When the hospital moved to dismiss Bonni's claims under the anti-SLAPP law, Bonni then presented the question: Were the hospital's communications regarding the settlement "protected activity"?

Bonni held that the "settlement negotiations preceding the filing of [Bonni's] suit" were protected activity. Bonni, 11 Cal. 5th at 1024-25. In reaching this conclusion, the Bonni court cited the general rule -- from Briggs -- that prelitigation communications constitute "protected activity" if they were "preparatory to or in anticipation of the bringing of [a judicial] action or other official proceeding." Id. at 1024. But the Bonni court did not cite Action Apartment's proximity-based test that looks to whether the communication was "relate[d] to litigation that is contemplated in good faith and under serious consideration" at the time the communication is made. Instead, the Bonni court declared that it must give "adequate 'breathing space' to the right of petition,'" and cited cases following the second approach as well as the federal authority upon which that approach relies. Id. at 1024-25.
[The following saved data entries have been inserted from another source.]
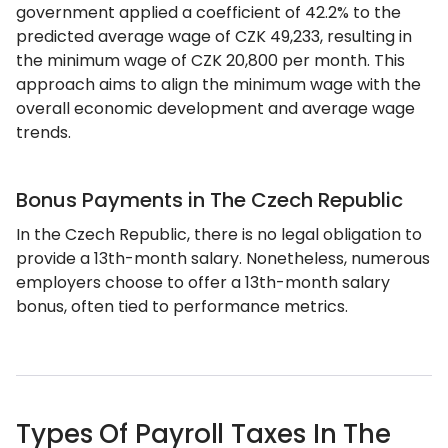
government applied a coefficient of 42.2% to the
predicted average wage of CZK 49,233, resulting in
the minimum wage of CZK 20,800 per month. This
approach aims to align the minimum wage with the
overall economic development and average wage
trends.
Bonus Payments in The Czech Republic
In the Czech Republic, there is no legal obligation to
provide a 13th-month salary. Nonetheless, numerous
employers choose to offer a 13th-month salary
bonus, often tied to performance metrics.
Types Of Payroll Taxes In The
So what did the Bonni court mean to do when it invoked the "breathing space" rationale but not its rule?

Maybe nothing.

But if there was some purpose for it, was this language in Bonni meant to be a breadcrumb aimed at harmonizing the "proximity" and "not a sham" approaches used to decide whether prelitigation communications are "protected activity"? To be sure, the second approach's concern with whether litigation is a "sham" could be viewed as corresponding with the proximity test's concern that the communication be "relate[d] to litigation that is contemplated in good faith and under serious consideration."

Or was Bonni's language meant to be an apple seed aimed at laying the groundwork for a new approach to defining when prelitigation communications constitute "protected activity" by making a reference to the "breathing space" rationale that justifies the broader, "not a sham" approach rather than the proximity-based approach.

Bonni is less than six months old, so it is too early to tell whether the Supreme Court might have been channeling Hansel and Gretel or instead possibly germinating orchards.